The brand name game
What’s in a name?
When it comes to branding, the answer is simple. Everything. The right brand name can simplify delivery of marketing messages immensely. The wrong name can create untold obstacles to potential marketing success. So in that spirit, I would like to offer my nominations to the Brand Name Hall of Fame and Hall of Shame, respectively. Please note that the opinions rendered here are strictly those of the writer and do not necessarily reflect the management of this organization.
Hall of Fame
Wheel Horse (lawn and garden tractors) – I am starting with a local nominee that only readers of a certain age or location will recognize. Wheel Horse was one of South Bend’s major manufacturers from 1947 until 1986 when it was acquired by Toro. The name was derived from the horse that was typically the most dependable in a horse and wagon team and placed closest to wheel of the wagon and the driver. Dependability. Not a bad attribute for a big-ticket consumer product like a lawn and garden tractor.
Wrangler – What better symbolism for a pair of hard working pants than a hard-working cowboy?
Blue Moon – The beer category has contributed any number of great brand names and every day it seems another small batch brewery has crafted a clever name. But you can’t go wrong with a beer that boasts quality found only once in a blue moon.
Koko Motel – Another regional entry and one that I doubt is still in business either. But for years when I would travel up US 31 north through Kokomo, Indiana, I just loved the town name association and lyric quality of this no-star lodging establishment. Runner-ups: It’ll Do Motel and KokoMotors.
iTunes – There are many great names that come to mind from older established brands such as Seven-Eleven, Die Hard, etc. But I wanted to include a more contemporary brand and I struggled finding great examples. iTunes fits the bill, however. An obvious extension of the “I” prefix used in a number of Apple products, I especially like iTunes because it is consistent with that naming protocol but clearly states what the service is all about.
Cherry Republic – If you’ve ever been to northwestern Michigan, you have undoubtedly heard of this retail brand of all products cherry. If you haven’t, you need to go there. Great marketing. Even better products.
Hall of Shame
The lists of bad brand names are extensive and well documented in numerous articles. Frankly, most are a bit disturbing. Barf Laundry Detergent would be a mild case in point. But taking a slightly higher road, here are my nominees to the hall of shame.

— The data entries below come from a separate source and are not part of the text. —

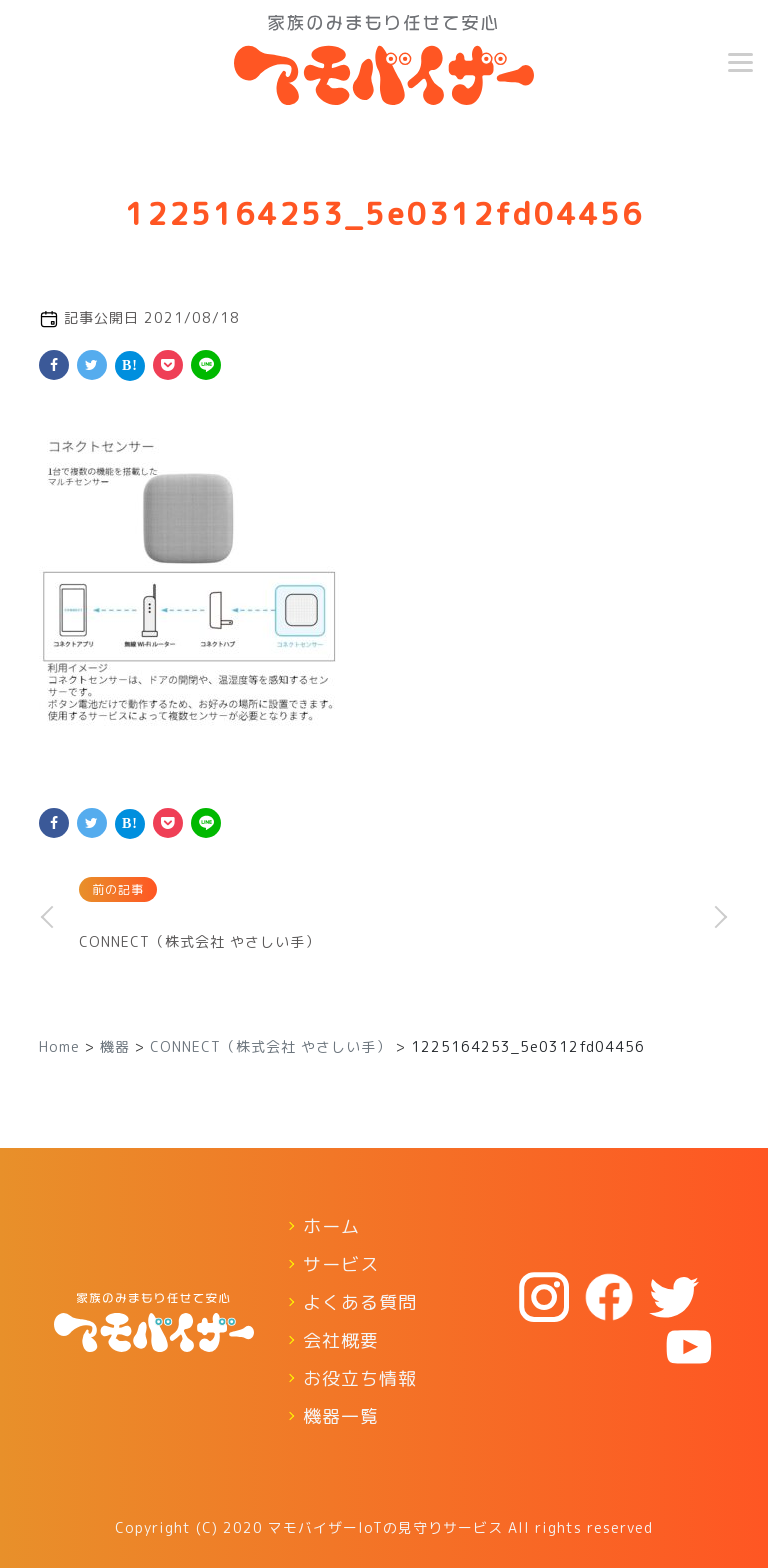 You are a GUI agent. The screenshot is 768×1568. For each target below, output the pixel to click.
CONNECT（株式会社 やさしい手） (199, 941)
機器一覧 (341, 1416)
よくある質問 (360, 1302)
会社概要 (341, 1340)
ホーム (331, 1226)
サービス (341, 1264)
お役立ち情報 (360, 1378)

Ayd’s/Sars (tie) – Sometimes brands are just victims of bad timing. Such was the case of Ayd’s weight loss candy and Sars, an Australian beverage brand.

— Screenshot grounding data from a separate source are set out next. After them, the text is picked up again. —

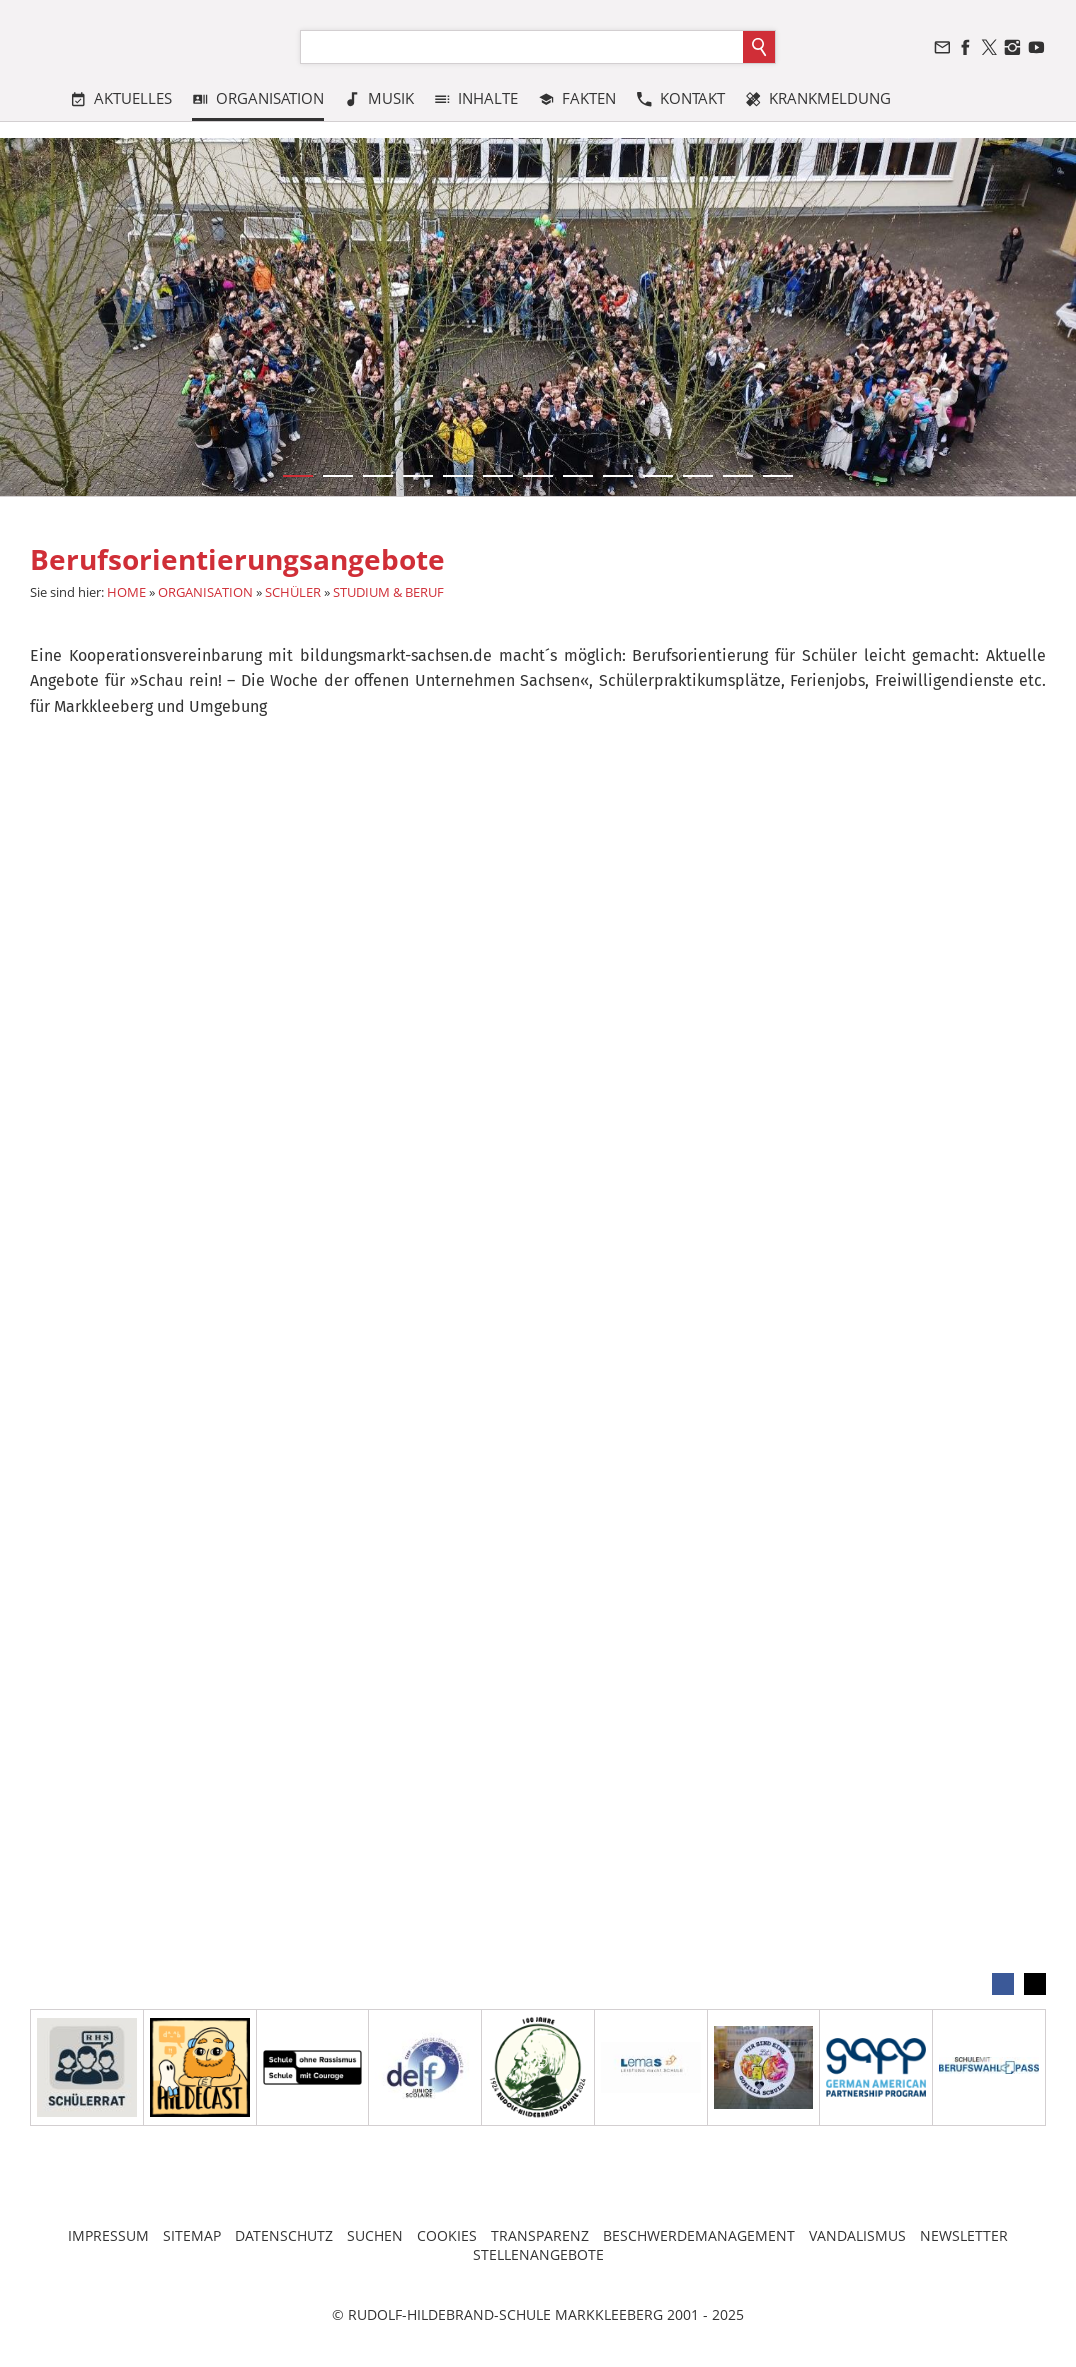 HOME (126, 592)
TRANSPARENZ (540, 2235)
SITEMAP (192, 2235)
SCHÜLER (293, 592)
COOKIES (447, 2235)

Lululemon (yoga pants) – Can’t say that I am very familiar with this brand, but I suspect many women are. Nonetheless, a recent report that they had to recall 17 percent of their yoga pants line seems strangely appropriate given their brand name.
Any brand that consists of initials – OK, there are exceptions to this rule that through longevity and sheer size are legitimate household names. IBM, GE and AT&T come to mind. But most brand names based on initials are, at best, lacking in memorability or the capacity to convey specific brand associations or messages. At worst, they could spell something BAD.
Volkswagen Touareg – What is a “touareg,” how do you say it and why would I want one? This great name came from the wonderful people at Volkswagen who also brought us the Tiguan (a cross between a tiger and an iguana, I’m told).
Big Flats 1901 Lager - Walgreen's house beer brand. Seriously?
As much as I would like to add some local or regional nominees to this list (and there are plenty of qualified candidates), I will opt for discretion over valor at this point.